Data records
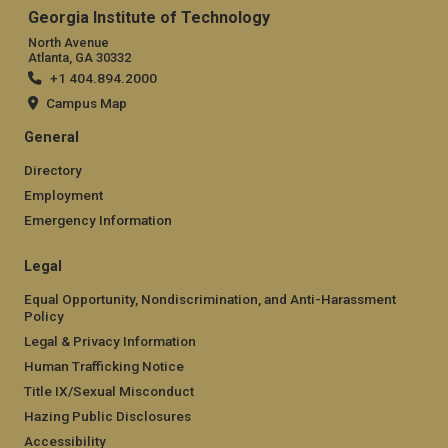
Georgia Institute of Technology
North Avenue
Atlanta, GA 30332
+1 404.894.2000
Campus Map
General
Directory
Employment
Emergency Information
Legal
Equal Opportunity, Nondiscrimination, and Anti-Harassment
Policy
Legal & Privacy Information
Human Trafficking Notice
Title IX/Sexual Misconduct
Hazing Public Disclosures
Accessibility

--

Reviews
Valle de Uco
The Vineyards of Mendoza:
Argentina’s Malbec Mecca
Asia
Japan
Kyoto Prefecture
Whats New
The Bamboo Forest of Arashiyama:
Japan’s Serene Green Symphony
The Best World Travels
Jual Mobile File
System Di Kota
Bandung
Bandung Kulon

Exercise objective :: Every line above from the line with "The Bamboo Forest" to the line with "Bandung Kulon", inclusive, must be returned exactly; no other line belongs in the reply.

Answer to this exercise ::
The Bamboo Forest of Arashiyama:
Japan’s Serene Green Symphony
The Best World Travels
Jual Mobile File
System Di Kota
Bandung
Bandung Kulon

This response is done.